## Task instructions
Within the entries that follow, show each line where the word "sekä" occurs.

## Input
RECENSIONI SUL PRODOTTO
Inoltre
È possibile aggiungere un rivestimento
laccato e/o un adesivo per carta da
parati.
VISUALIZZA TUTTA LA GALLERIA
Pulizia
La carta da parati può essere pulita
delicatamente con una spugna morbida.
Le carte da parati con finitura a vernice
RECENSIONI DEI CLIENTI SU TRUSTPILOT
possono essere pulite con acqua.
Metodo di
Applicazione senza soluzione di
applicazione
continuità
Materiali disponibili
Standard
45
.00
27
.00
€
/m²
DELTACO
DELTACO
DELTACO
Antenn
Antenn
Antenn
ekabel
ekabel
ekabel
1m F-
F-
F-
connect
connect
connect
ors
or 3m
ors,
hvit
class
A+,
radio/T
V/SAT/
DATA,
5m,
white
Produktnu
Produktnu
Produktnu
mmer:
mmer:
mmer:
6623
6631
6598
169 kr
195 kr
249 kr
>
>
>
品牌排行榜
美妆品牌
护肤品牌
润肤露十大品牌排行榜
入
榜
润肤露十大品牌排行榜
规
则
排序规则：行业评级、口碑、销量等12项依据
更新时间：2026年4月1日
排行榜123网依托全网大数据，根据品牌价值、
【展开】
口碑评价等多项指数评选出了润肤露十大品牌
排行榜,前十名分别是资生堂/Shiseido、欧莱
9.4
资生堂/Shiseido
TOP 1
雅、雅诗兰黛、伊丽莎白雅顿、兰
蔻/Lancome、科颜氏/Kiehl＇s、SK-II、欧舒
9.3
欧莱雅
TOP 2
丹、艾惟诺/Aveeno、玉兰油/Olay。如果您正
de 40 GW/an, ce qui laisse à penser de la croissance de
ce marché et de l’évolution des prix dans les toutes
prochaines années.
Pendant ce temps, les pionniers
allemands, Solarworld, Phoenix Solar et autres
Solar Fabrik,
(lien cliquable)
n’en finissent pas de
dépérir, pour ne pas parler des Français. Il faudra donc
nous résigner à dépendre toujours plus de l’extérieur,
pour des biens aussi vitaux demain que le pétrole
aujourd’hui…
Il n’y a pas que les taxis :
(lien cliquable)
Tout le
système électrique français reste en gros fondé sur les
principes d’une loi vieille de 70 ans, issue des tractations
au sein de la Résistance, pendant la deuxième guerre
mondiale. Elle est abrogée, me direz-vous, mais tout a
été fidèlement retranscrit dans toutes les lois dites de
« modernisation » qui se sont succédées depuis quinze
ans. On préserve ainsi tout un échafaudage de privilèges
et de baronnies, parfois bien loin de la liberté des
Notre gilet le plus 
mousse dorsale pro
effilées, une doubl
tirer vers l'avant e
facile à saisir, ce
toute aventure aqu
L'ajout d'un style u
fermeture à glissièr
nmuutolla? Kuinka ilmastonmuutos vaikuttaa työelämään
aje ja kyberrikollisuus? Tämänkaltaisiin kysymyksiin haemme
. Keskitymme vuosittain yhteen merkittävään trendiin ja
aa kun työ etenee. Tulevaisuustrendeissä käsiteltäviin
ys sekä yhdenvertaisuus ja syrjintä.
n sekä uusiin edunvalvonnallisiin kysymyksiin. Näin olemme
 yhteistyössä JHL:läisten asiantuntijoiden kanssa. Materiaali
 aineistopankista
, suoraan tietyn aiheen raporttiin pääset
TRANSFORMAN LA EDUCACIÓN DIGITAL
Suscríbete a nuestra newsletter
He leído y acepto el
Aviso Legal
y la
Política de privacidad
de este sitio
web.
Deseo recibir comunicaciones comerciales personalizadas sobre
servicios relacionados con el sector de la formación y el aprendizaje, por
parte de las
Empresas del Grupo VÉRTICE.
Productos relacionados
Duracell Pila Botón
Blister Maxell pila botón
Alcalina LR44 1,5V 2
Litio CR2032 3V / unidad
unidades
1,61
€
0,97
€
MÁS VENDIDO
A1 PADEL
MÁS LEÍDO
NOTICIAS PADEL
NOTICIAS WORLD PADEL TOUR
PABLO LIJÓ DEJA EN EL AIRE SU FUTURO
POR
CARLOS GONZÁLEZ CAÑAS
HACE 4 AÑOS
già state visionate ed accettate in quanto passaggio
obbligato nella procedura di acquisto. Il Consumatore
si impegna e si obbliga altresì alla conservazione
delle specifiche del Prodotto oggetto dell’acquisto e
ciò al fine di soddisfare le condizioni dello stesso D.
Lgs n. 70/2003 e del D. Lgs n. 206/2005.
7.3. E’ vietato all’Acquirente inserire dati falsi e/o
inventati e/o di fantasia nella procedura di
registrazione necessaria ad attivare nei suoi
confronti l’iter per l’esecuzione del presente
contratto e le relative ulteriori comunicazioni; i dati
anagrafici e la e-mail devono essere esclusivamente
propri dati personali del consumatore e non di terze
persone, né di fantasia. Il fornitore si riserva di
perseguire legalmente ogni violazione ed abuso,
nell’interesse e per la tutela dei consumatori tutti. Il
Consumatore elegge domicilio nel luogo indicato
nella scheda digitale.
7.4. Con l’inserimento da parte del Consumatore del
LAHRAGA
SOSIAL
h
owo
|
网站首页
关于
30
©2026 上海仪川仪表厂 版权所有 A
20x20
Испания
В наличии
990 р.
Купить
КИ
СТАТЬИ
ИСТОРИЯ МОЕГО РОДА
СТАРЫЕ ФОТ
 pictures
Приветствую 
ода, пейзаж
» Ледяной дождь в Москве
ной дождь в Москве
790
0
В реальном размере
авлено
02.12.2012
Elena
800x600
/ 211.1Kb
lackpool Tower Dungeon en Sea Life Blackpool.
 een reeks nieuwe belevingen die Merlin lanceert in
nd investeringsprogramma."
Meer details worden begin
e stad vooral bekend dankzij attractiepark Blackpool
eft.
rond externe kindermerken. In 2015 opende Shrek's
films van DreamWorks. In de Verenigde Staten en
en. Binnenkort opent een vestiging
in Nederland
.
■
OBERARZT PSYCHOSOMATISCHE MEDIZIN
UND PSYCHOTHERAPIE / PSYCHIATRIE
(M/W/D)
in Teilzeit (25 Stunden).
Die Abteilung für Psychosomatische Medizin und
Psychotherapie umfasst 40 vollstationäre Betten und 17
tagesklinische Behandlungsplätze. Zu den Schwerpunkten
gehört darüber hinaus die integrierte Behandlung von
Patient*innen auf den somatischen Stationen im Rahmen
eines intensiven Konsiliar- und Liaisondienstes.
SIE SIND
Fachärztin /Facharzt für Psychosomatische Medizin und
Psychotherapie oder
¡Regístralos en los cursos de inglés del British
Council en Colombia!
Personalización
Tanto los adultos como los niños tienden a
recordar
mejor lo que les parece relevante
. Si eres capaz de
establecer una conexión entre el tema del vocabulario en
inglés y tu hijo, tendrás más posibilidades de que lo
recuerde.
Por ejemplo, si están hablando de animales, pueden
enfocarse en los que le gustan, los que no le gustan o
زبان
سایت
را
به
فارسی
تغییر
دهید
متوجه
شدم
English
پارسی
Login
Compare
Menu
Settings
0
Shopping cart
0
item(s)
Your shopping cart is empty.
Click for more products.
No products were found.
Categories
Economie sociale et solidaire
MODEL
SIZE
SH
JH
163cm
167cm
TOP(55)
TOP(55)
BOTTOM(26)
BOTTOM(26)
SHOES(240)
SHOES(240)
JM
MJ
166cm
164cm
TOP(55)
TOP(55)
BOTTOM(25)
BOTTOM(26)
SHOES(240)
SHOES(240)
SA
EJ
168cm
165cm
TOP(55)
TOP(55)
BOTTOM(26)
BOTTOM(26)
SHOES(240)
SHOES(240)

## Final answer
ys sekä yhdenvertaisuus ja syrjintä.
n sekä uusiin edunvalvonnallisiin kysymyksiin. Näin olemme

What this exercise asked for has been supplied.